"What makes Awakening Together a sangha? It’s having and maintaining these essentials: a Practice, a Path, and a Vow. To be sangha there must be an essential practice, a path that we’re following together, and a vow that guides it. As a Zen sangha in which I serve as your primary Guiding Teacher, the essential practice is zazen. The path is the Buddha’s path of awakening and wakefulness—the eightfold path certainly, but the whole of the path of wisdom and compassion of the Buddha and of the Zen ancestors. And the Bodhisattva Vow is the fundamental vow of the Mahayana Buddhist and Zen tradition in which I’m trained and teach.
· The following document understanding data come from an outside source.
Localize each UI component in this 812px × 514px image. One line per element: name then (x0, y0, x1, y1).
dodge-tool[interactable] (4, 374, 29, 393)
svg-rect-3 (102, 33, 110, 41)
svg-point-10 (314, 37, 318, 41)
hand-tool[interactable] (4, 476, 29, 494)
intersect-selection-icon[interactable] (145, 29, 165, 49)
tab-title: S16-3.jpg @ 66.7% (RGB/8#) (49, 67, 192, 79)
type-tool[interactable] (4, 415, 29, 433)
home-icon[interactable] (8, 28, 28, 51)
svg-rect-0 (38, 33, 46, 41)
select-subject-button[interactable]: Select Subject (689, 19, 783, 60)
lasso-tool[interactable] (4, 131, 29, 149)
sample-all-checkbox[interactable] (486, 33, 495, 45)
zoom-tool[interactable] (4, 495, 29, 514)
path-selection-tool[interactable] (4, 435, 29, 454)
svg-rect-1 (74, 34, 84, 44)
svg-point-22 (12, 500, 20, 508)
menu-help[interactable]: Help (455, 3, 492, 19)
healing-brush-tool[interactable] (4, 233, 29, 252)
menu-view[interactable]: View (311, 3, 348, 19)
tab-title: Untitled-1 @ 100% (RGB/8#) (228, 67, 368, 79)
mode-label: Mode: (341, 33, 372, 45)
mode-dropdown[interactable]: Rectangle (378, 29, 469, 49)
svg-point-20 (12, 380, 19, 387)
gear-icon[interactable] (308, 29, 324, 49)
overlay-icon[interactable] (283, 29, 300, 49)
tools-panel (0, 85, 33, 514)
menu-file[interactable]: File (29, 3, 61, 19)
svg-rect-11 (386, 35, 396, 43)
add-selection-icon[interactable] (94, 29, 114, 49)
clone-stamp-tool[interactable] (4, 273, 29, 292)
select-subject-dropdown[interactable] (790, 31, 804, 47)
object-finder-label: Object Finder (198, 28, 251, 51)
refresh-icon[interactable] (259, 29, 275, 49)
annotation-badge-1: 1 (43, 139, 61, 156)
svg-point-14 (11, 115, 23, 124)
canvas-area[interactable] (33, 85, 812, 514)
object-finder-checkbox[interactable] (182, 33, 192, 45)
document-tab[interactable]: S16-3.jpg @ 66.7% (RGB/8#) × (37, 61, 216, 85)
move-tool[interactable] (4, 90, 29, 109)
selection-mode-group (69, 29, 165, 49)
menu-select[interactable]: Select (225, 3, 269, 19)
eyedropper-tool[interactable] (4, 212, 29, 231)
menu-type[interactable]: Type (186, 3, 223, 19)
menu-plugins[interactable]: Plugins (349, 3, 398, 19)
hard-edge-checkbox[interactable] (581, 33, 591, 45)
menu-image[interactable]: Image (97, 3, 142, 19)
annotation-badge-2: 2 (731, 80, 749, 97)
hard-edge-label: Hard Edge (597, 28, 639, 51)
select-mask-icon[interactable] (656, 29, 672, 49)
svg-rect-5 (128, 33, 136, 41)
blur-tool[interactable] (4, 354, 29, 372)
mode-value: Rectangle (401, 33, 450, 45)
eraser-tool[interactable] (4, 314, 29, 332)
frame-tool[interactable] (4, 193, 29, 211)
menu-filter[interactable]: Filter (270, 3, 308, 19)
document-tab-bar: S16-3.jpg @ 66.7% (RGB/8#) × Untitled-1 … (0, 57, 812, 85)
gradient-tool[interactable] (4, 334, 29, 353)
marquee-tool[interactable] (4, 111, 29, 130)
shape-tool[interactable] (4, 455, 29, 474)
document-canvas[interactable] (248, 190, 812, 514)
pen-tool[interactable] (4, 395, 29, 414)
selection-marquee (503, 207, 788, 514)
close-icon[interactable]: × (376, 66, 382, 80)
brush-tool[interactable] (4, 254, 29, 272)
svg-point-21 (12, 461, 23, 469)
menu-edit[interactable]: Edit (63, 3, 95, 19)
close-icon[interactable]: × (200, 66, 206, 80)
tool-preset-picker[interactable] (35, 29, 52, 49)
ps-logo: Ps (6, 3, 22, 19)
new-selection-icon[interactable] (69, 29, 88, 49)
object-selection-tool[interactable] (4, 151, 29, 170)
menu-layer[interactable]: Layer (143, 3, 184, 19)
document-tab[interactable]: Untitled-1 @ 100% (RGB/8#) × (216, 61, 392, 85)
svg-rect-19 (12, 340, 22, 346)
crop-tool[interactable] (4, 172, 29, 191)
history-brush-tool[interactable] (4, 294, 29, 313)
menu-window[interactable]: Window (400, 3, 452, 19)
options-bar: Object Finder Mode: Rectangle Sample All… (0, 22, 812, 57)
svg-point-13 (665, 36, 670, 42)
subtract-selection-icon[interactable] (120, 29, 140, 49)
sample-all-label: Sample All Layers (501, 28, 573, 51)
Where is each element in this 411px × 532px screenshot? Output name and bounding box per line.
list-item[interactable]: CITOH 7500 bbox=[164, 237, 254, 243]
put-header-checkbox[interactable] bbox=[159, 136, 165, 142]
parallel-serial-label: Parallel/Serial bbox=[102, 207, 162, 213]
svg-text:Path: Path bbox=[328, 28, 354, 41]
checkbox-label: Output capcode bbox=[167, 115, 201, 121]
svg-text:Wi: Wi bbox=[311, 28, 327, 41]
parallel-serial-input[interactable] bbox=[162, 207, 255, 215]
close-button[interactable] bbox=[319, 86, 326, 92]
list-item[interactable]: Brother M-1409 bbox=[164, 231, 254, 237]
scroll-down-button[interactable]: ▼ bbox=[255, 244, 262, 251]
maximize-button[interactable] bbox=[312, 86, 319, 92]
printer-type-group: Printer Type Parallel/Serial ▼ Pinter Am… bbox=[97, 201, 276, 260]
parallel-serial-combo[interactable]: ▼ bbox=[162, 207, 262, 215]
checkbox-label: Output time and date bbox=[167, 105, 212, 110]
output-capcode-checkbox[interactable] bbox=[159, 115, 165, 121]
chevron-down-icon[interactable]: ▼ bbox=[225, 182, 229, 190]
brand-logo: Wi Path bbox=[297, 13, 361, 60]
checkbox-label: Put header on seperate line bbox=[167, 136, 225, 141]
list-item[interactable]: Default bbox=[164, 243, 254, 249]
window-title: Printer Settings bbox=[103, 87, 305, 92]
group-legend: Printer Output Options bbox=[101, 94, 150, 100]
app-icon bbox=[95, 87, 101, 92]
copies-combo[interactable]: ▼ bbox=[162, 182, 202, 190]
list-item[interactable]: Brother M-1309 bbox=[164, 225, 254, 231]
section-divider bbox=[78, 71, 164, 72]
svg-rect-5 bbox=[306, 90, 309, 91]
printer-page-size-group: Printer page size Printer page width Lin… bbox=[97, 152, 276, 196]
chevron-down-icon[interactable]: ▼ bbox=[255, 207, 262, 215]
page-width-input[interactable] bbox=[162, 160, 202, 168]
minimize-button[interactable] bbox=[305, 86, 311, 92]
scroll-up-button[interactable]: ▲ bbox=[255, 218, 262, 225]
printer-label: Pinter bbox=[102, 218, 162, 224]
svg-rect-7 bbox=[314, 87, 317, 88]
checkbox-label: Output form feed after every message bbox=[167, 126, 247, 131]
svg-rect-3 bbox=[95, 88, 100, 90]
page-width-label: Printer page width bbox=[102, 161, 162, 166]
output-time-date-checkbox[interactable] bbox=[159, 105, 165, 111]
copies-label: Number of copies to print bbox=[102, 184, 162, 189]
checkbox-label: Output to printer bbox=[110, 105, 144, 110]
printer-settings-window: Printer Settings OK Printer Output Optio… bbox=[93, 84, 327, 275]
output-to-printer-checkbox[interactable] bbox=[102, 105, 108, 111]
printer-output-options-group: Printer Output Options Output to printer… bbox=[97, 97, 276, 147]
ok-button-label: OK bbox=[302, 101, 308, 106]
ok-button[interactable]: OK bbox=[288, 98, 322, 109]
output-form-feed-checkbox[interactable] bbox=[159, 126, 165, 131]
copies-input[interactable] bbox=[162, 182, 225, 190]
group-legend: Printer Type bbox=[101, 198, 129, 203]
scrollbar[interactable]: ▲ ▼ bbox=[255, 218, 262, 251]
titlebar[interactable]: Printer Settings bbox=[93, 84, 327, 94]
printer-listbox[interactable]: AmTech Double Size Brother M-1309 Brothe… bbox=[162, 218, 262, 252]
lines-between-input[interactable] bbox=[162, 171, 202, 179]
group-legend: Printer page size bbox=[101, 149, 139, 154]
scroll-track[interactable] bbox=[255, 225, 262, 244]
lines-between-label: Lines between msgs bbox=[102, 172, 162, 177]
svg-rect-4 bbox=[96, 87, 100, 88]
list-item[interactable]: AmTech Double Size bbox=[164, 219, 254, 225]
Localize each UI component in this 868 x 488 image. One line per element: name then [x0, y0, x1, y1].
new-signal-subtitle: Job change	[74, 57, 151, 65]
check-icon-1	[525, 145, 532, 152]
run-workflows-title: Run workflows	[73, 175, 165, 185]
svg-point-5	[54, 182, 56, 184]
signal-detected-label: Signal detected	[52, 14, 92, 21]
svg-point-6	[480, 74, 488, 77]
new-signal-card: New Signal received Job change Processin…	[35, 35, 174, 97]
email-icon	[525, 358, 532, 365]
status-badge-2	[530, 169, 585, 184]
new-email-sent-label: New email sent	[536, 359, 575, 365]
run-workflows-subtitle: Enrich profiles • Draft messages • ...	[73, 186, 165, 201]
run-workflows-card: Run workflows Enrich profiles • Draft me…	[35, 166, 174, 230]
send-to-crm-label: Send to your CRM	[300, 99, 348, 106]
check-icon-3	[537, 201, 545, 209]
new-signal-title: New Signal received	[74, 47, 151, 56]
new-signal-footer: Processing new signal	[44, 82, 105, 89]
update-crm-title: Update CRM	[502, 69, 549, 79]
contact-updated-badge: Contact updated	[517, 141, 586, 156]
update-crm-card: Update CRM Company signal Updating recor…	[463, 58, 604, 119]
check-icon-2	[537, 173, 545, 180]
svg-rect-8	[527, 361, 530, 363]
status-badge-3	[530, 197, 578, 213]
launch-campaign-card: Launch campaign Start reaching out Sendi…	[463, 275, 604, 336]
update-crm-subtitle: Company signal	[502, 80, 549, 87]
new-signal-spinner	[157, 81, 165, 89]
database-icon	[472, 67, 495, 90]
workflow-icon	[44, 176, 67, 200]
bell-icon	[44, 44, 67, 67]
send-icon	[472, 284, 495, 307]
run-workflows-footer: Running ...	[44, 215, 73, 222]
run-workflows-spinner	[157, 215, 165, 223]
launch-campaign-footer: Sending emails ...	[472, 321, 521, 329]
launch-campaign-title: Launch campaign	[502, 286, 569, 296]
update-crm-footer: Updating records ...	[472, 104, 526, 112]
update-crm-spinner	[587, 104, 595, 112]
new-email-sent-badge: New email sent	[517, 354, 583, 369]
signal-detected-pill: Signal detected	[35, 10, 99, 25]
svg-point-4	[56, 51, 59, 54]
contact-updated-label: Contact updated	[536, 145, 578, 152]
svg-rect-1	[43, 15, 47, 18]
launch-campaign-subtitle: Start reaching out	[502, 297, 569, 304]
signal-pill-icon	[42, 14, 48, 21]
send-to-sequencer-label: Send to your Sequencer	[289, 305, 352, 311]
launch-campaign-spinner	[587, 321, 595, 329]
We do this in Community. Turning toward one another, we are transformed and so the world is transformed. Through our practice, path, and vow, sangha is cultivated when there is concern and care for each other’s welfare, when we can be vulnerable and still know that we belong. This is the ground from which belonging can develop and transformation can occur. Belonging is an art. This skillful way of relating creates conditions for capacities to blossom and allows more to become possible as people engage communally with compassion and discernment.
This all weaves together as taking refuge in Buddha, taking refuge in Dharma, taking refuge in Sangha. This is Zen as a Relational practice—for indeed there is no such thing as Zen practice that’s not relational. That’s all it is. It is fully embodied and in relationship to all things and all beings all the time.
Offer your best in service of one another, in all that you do, and see how it goes, keeping the Dharma central."